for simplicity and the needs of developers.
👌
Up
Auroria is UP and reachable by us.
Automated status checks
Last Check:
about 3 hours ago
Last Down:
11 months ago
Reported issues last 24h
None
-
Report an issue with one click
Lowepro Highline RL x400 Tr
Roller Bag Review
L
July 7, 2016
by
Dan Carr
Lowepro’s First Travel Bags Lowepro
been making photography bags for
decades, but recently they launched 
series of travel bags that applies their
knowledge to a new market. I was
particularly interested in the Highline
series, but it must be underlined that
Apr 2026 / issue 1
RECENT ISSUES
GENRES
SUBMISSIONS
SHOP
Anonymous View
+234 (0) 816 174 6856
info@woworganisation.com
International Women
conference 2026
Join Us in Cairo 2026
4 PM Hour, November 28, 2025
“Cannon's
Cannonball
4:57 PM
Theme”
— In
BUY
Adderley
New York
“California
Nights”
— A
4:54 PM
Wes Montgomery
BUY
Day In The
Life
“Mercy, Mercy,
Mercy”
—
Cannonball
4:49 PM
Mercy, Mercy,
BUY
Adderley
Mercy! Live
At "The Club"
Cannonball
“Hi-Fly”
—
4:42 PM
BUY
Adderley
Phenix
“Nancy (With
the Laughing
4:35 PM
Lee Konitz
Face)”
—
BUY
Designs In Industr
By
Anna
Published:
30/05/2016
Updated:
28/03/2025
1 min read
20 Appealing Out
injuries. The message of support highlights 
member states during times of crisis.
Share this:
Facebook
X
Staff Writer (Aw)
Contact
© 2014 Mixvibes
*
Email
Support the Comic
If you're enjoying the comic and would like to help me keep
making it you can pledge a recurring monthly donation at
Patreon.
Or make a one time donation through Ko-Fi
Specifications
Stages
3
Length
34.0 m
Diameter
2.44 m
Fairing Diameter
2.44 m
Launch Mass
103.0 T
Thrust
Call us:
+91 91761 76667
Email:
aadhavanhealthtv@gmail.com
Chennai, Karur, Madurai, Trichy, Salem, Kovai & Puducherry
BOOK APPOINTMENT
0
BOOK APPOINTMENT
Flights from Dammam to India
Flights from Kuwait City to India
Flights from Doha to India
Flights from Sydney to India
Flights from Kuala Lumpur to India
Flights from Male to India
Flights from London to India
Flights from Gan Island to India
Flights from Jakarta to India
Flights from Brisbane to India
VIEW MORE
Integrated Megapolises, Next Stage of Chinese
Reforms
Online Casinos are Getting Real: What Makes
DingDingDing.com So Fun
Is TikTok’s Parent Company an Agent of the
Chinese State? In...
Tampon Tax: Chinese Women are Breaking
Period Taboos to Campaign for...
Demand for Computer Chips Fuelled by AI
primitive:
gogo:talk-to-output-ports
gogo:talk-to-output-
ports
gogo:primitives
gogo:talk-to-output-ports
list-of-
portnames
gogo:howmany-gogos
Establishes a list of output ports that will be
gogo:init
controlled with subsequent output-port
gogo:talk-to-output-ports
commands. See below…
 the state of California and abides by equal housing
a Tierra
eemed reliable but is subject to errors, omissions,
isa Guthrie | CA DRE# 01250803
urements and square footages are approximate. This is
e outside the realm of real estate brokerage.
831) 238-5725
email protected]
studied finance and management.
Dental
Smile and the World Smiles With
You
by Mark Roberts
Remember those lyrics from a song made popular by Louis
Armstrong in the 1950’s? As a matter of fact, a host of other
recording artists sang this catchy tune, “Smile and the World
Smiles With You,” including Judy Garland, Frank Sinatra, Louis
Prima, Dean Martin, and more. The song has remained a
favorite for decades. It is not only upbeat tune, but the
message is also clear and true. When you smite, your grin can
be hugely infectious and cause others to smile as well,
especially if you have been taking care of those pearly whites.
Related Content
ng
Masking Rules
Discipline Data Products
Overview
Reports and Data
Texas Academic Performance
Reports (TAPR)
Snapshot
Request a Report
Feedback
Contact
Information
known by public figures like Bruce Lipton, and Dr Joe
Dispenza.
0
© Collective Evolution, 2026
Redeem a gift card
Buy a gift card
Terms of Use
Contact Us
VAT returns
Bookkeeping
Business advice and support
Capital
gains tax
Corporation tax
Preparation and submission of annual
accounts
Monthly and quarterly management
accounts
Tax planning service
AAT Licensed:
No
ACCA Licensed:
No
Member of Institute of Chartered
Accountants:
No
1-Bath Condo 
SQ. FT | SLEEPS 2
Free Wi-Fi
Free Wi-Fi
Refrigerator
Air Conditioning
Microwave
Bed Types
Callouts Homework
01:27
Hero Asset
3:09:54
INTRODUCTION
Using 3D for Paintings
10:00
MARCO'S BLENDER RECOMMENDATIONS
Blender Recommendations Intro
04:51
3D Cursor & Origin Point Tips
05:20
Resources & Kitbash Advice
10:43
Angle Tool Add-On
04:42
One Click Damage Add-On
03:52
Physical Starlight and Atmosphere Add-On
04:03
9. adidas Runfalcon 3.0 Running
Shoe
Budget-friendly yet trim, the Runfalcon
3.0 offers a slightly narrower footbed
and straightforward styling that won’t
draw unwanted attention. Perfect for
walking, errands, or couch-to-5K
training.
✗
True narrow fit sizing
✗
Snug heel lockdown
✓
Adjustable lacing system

Directions: Among the entries above, the line containing "Using 3D for Paintings", the line containing "9. adidas Runfalcon 3.0 Running", and all lines between them are to be restated word for word; nothing else belongs in the reply.

Finished exercise:
Using 3D for Paintings
10:00
MARCO'S BLENDER RECOMMENDATIONS
Blender Recommendations Intro
04:51
3D Cursor & Origin Point Tips
05:20
Resources & Kitbash Advice
10:43
Angle Tool Add-On
04:42
One Click Damage Add-On
03:52
Physical Starlight and Atmosphere Add-On
04:03
9. adidas Runfalcon 3.0 Running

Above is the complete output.